Just as you would at the end of a hectic aerobic session, a cool down is a lovely way to finish a rehearsal and helps to relax singers. This only needs to be a couple of minutes. You could sing a slower piece from your repertoire or a gentle round getting quieter and quieter each time.

Comments on 5 great ways to finish a choir rehearsal

  1. Avatar Tina Reibl says:

    I really would like to finish the choir session with a round of applause as we do in our yoga and Pilates sessions but each time I suggested this it got a lukewarm response. Any ideas how to get that going?

    1. Avatar Victoria Hopkins says:

      Hi Tina. I think that’s a great idea. I always finish by thanking our accompanist, who gets an enthusiastic round of applause. Why not try something like, ‘would you show your appreciation for your fellow singers with a round of applause please’.

  2. Avatar Doreen Philip says:

    That is good advice. I learned it the hard way though. I did tough it out and the whole thing was a downer. I now have several pieces that they know very well and sing beautifully and I always use one of them at the end. I am glad to see this as it reminds me to keep it going this way. I also like the idea of a round at the end and bringing the sound down. I ‘ll try that too. Thanks.

    1. Christine Mulgrew Christine Mulgrew says:

      Thanks Doreen, glad to hear the article was helpful. Hope you enjoy the rounds cool down.
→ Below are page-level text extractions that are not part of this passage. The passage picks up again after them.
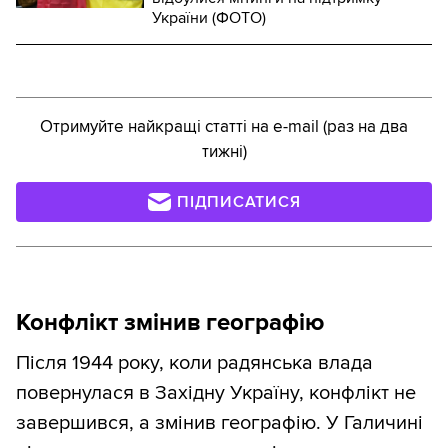
України (ФОТО)
Отримуйте найкращі статті на e-mail (раз на два
тижні)
ПІДПИСАТИСЯ
Конфлікт змінив географію
Після 1944 року, коли радянська влада
повернулася в Західну Україну, конфлікт не
завершився, а змінив географію. У Галичині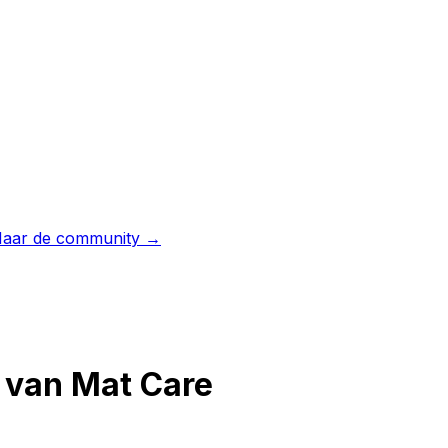
aar de community →
 van Mat Care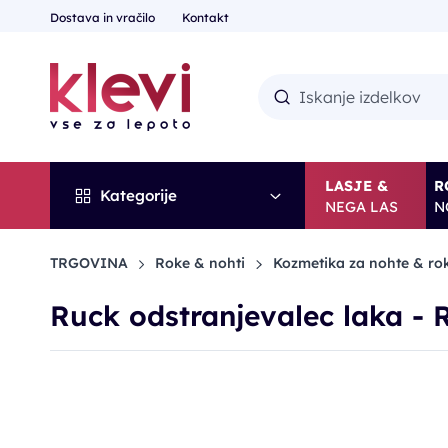
Dostava in vračilo
Kontakt
LASJE &
R
Kategorije
NEGA LAS
N
TRGOVINA
Roke & nohti
Kozmetika za nohte & ro
Ruck odstranjevalec laka - 
POPUST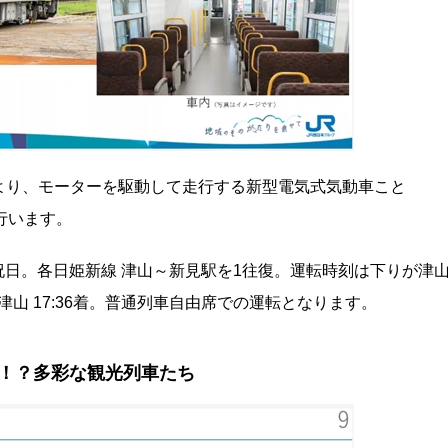
より、モーターを駆動して走行する新型電気式気動車こと
行います。
日祝日。各日姫新線 津山～新見駅を1往復。運転時刻は下りが津
8発 → 津山 17:36着。普通列車自由席での運転となります。
！？多彩な観光列車たち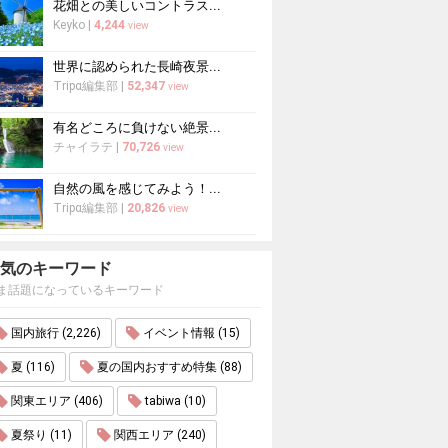
花畑との美しいコントラス...
Keyko
|
4,244
view
世界に認められた長崎夜景...
Tripα編集部
|
52,347
view
有名どころに負けない絶景...
チャイラテ
|
70,726
view
自然の風を感じてみよう！...
Tripα編集部
|
20,826
view
気のキーワード
ま話題になっているキーワード
国内旅行 (2,226)
イベント情報 (15)
夏 (116)
夏の国内おすすめ特集 (88)
関東エリア (406)
tabiwa (10)
夏祭り (11)
関西エリア (240)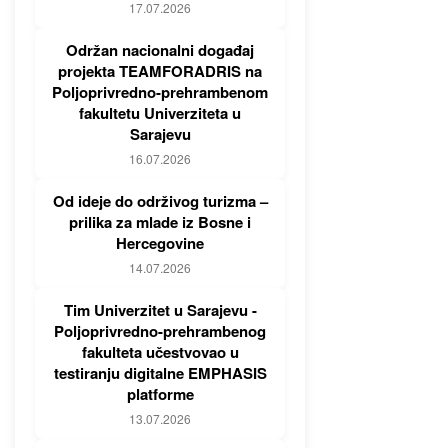
17.07.2026
Održan nacionalni događaj
projekta TEAMFORADRIS na
Poljoprivredno-prehrambenom
fakultetu Univerziteta u
Sarajevu
16.07.2026
Od ideje do održivog turizma –
prilika za mlade iz Bosne i
Hercegovine
14.07.2026
Tim Univerzitet u Sarajevu -
Poljoprivredno-prehrambenog
fakulteta učestvovao u
testiranju digitalne EMPHASIS
platforme
13.07.2026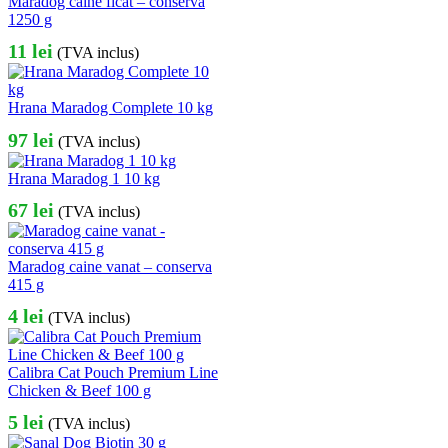
Maradog caine ficat – conserva
1250 g
11
lei
(TVA inclus)
Hrana Maradog Complete 10 kg
97
lei
(TVA inclus)
Hrana Maradog 1 10 kg
67
lei
(TVA inclus)
Maradog caine vanat – conserva
415 g
4
lei
(TVA inclus)
Calibra Cat Pouch Premium Line
Chicken & Beef 100 g
5
lei
(TVA inclus)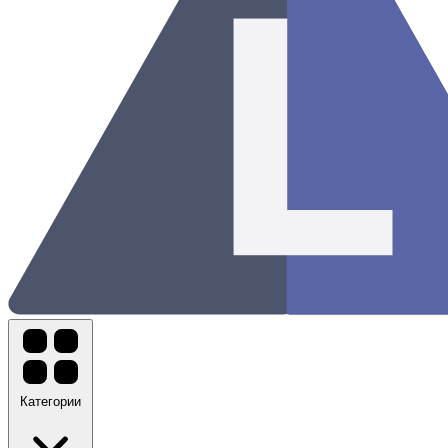
Категории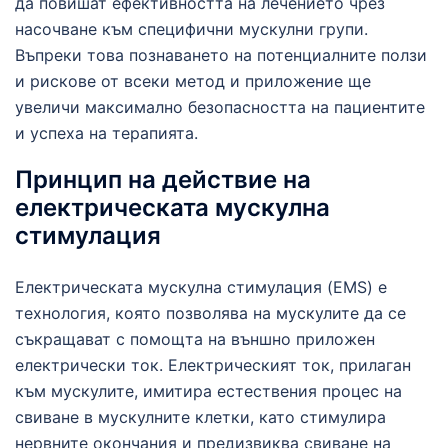
да повишат ефективността на лечението чрез
насочване към специфични мускулни групи.
Въпреки това познаването на потенциалните ползи
и рискове от всеки метод и приложение ще
увеличи максимално безопасността на пациентите
и успеха на терапията.
Принцип на действие на
електрическата мускулна
стимулация
Електрическата мускулна стимулация (EMS) е
технология, която позволява на мускулите да се
съкращават с помощта на външно приложен
електрически ток. Електрическият ток, прилаган
към мускулите, имитира естествения процес на
свиване в мускулните клетки, като стимулира
нервните окончания и предизвиква свиване на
I always find it relaxes me after a busy rehearsal.

  3. Avatar Corryn says:

    Just getting things ready for my choir after our break! Love this advice ! As always , I’m going to put it into practice!
    Thank you Christine ?

    1. Christine Mulgrew Christine Mulgrew says:

      Thanks Corryn,

      Good luck with your new choir season.
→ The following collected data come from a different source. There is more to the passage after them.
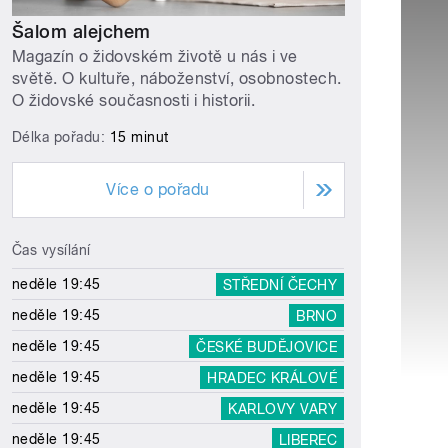
Šalom alejchem
Magazín o židovském životě u nás i ve
světě. O kultuře, náboženství, osobnostech.
O židovské současnosti i historii.
Délka pořadu:
15 minut
Více o pořadu
Čas vysílání
neděle 19:45
STŘEDNÍ ČECHY
neděle 19:45
BRNO
neděle 19:45
ČESKÉ BUDĚJOVICE
neděle 19:45
HRADEC KRÁLOVÉ
neděle 19:45
KARLOVY VARY
neděle 19:45
LIBEREC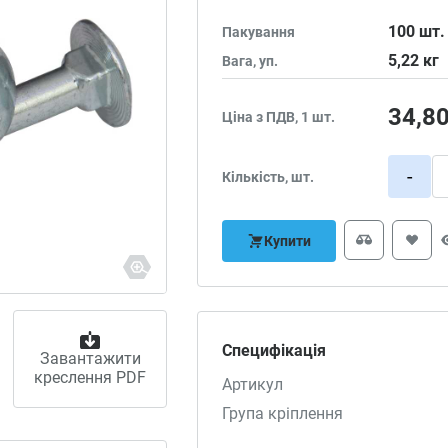
100
шт.
Пакування
5,22
кг
Вага, уп.
34,8
Ціна з ПДВ, 1 шт.
-
Кількість, шт.
Купити
Специфікація
Завантажити
креслення PDF
Артикул
Група кріплення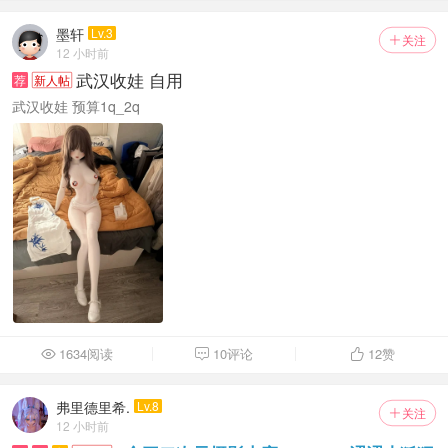
墨轩
Lv.3
关注

12 小时前
武汉收娃 自用
荐
新人帖
武汉收娃 预算1q_2q
1634阅读
10评论
12
赞



弗里德里希.
Lv.8
关注

12 小时前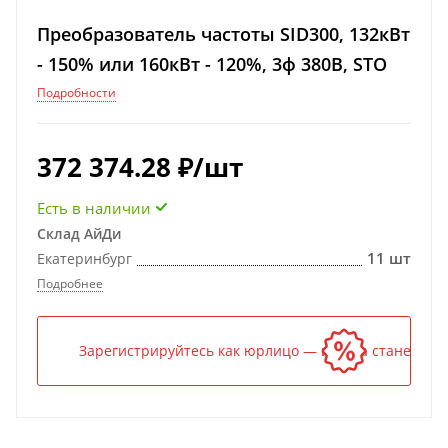
Преобразователь частоты SID300, 132кВт
- 150% или 160кВт - 120%, 3ф 380В, STO
Подробности
372 374.28
₽
/шт
Есть в наличии
Склад АйДи
11 шт
Екатеринбург
Подробнее
Зарегистрируйтесь как юрлицо — и цена станет ниж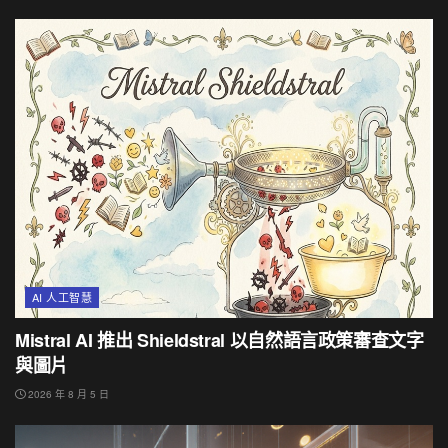
AI 人工智慧
Mistral AI 推出 Shieldstral 以自然語言政策審查文字
與圖片
2026 年 8 月 5 日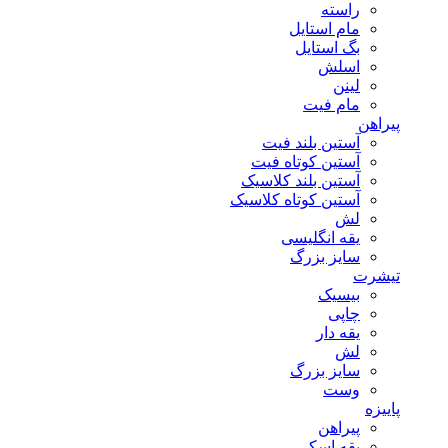
راسته
مام استایل
بگ استایل
اسلش
لینن
مام فیت
پیراهن
آستین بلند فیت
آستین کوتاه فیت
آستین بلند کلاسیک
آستین کوتاه کلاسیک
لش
یقه انگلیسی
سایز بزرگ
تیشرت
بیسیک
چاپی
یقه دار
لش
سایز بزرگ
وست
پاییزه
پیراهن
یقه اسکی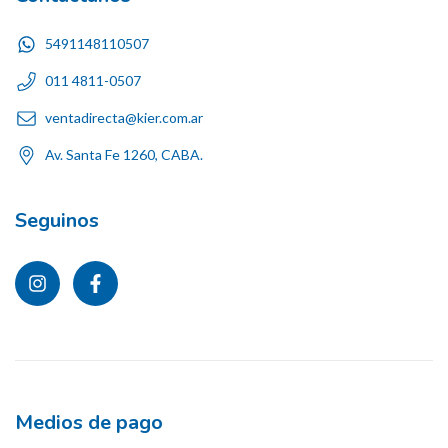
5491148110507
011 4811-0507
ventadirecta@kier.com.ar
Av. Santa Fe 1260, CABA.
Seguinos
Medios de pago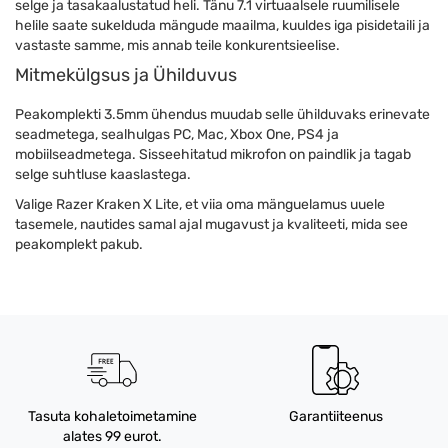
selge ja tasakaalustatud heli. Tänu 7.1 virtuaalsele ruumilisele
helile saate sukelduda mängude maailma, kuuldes iga pisidetaili ja
vastaste samme, mis annab teile konkurentsieelise.
Mitmekülgsus ja Ühilduvus
Peakomplekti 3.5mm ühendus muudab selle ühilduvaks erinevate
seadmetega, sealhulgas PC, Mac, Xbox One, PS4 ja
mobiilseadmetega. Sisseehitatud mikrofon on paindlik ja tagab
selge suhtluse kaaslastega.
Valige Razer Kraken X Lite, et viia oma mänguelamus uuele
tasemele, nautides samal ajal mugavust ja kvaliteeti, mida see
peakomplekt pakub.
Tasuta kohaletoimetamine
Garantiiteenus
alates 99 eurot.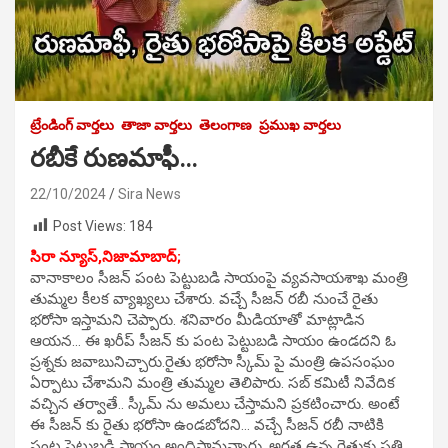
ట్రేండింగ్ వార్తలు
తాజా వార్తలు
తెలంగాణ
ప్రముఖ వార్తలు
రబీకే రుణమాఫీ…
22/10/2024
Sira News
Post Views:
184
సిరా న్యూస్,నిజామాబాద్;
వానాకాలం సీజన్ పంట పెట్టుబడి సాయంపై వ్యవసాయశాఖ మంత్రి
తుమ్మల కీలక వ్యాఖ్యలు చేశారు. వచ్చే సీజన్ రబీ నుంచే రైతు
భరోసా ఇస్తామని చెప్పారు. శనివారం మీడియాతో మాట్లాడిన
ఆయన… ఈ ఖరీప్ సీజన్ కు పంట పెట్టుబడి సాయం ఉండదని ఓ
ప్రశ్నకు జవాబునిచ్చారు.రైతు భరోసా స్కీమ్ పై మంత్రి ఉపసంఘం
ఏర్పాటు చేశామని మంత్రి తుమ్మల తెలిపారు. సబ్ కమిటీ నివేదిక
వచ్చిన తర్వాతే.. స్కీమ్ ను అమలు చేస్తామని ప్రకటించారు. అంటే
ఈ సీజన్ కు రైతు భరోసా ఉండబోదని… వచ్చే సీజన్ రబీ నాటికి
పంట పెట్టుబడి సాయం అందిస్తామన్నారు. అర్హత ఉన్న రైతుకు ప్రతి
  4. We always cool down and as you say, we use something familiar or something brand new but very well known! It’s fun, leaves them smiling and going through the door on a high.

  5. Avatar Sian says:

    I must admit although I know I shouldn’t keep them learning new rep right to the end- just to “finish this line”- I am guilty of ignoring my own better judgement. But I adore a round more so I love the idea of a round to warn down to zero. We’re working on your Tallis and Cakes and Ale rounds at the moment, ready for Xmas.
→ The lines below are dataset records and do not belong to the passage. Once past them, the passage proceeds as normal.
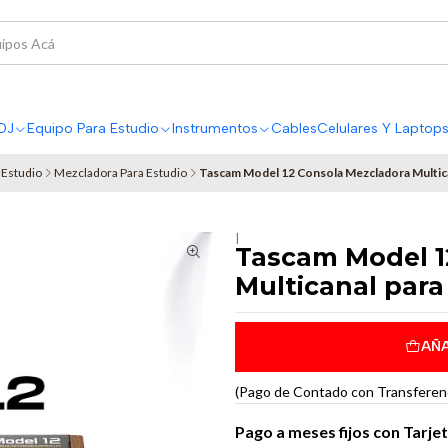
DJ
Equipo Para Estudio
Instrumentos
Cables
Celulares Y Laptop
 Estudio
Mezcladora Para Estudio
Tascam Model 12 Consola Mezcladora Multica
|
Tascam Model 1
Multicanal para
AÑA
(Pago de Contado con Transferenci
Pago a meses fijos con Tarje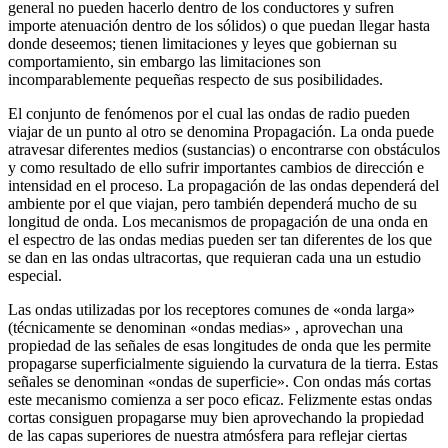
general no pueden hacerlo dentro de los conductores y sufren
importe atenuación dentro de los sólidos) o que puedan llegar hasta
donde deseemos; tienen limitaciones y leyes que gobiernan su
comportamiento, sin embargo las limitaciones son
incomparablemente pequeñas respecto de sus posibilidades.
El conjunto de fenómenos por el cual las ondas de radio pueden
viajar de un punto al otro se denomina Propagación. La onda puede
atravesar diferentes medios (sustancias) o encontrarse con obstáculos
y como resultado de ello sufrir importantes cambios de dirección e
intensidad en el proceso. La propagación de las ondas dependerá del
ambiente por el que viajan, pero también dependerá mucho de su
longitud de onda. Los mecanismos de propagación de una onda en
el espectro de las ondas medias pueden ser tan diferentes de los que
se dan en las ondas ultracortas, que requieran cada una un estudio
especial.
Las ondas utilizadas por los receptores comunes de «onda larga»
(técnicamente se denominan «ondas medias» , aprovechan una
propiedad de las señales de esas longitudes de onda que les permite
propagarse superficialmente siguiendo la curvatura de la tierra. Estas
señales se denominan «ondas de superficie». Con ondas más cortas
este mecanismo comienza a ser poco eficaz. Felizmente estas ondas
cortas consiguen propagarse muy bien aprovechando la propiedad
de las capas superiores de nuestra atmósfera para reflejar ciertas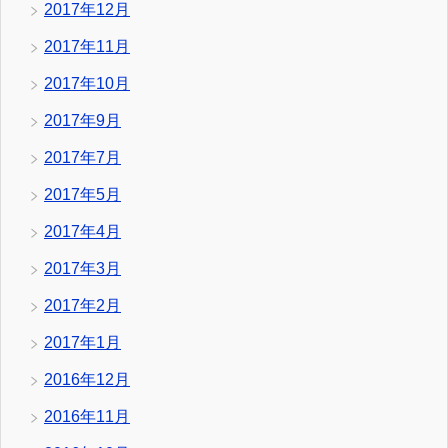
2017年12月
2017年11月
2017年10月
2017年9月
2017年7月
2017年5月
2017年4月
2017年3月
2017年2月
2017年1月
2016年12月
2016年11月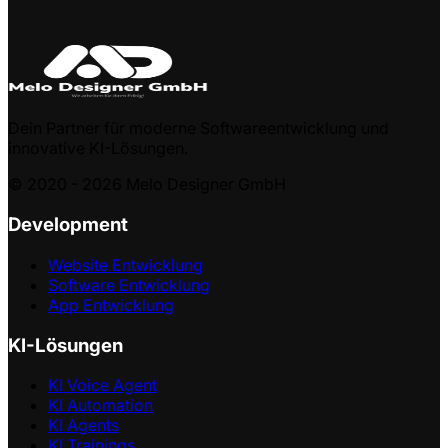
Dein Partner für moderne Softwareentwicklung und
innovative KI-Lösungen.
© 2020 -
2026
Melo Designer GmbH
Development
Website Entwicklung
Software Entwicklung
App Entwicklung
KI-Lösungen
KI Voice Agent
KI Automation
KI Agents
KI Trainings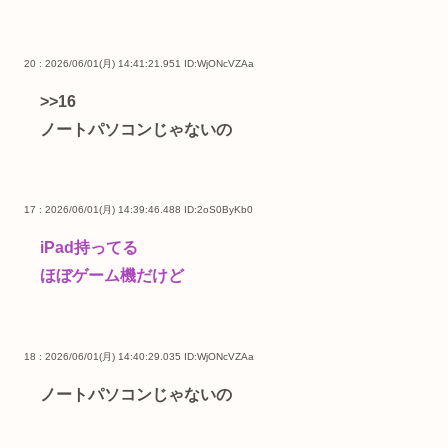
20 : 2026/06/01(月) 14:41:21.951
ID:WjONcVZAa
>>16
ノートパソコンじゃないの
17 : 2026/06/01(月) 14:39:46.488
ID:2oS0ByKb0
iPad持ってる
ほぼゲーム機だけど
18 : 2026/06/01(月) 14:40:29.035
ID:WjONcVZAa
ノートパソコンじゃないの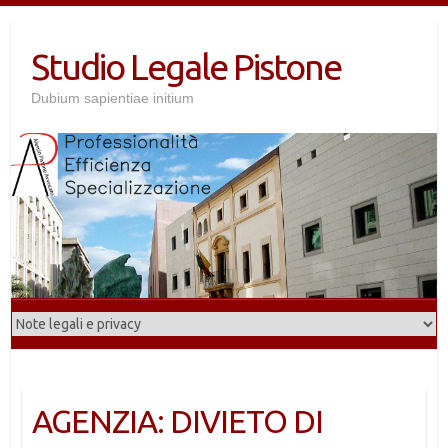
Salta
al
Studio Legale Pistone
contenuto
Dubium sapientiae initium
AGENZIA: DIVIETO DI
    1. Avatar Victoria Hopkins says:

      We’re all guilty of that from time to time Sian. Glad you’re enjoying the rounds.

  6. Avatar Sue says:

    Thanks for tips, really helpful. I record the group when they are just starting a new piece and then when they have mastered it. I then play it back to them so that they can hear how they have improved. Excellent morale booster.

    1. Avatar Victoria Hopkins says:

      That’s a really interesting tip Sue. Thanks.

  7. Avatar Ronaldo Dioneda says:

    Very nice. This is a sort of reminder as we try to build the ensemble around best practices.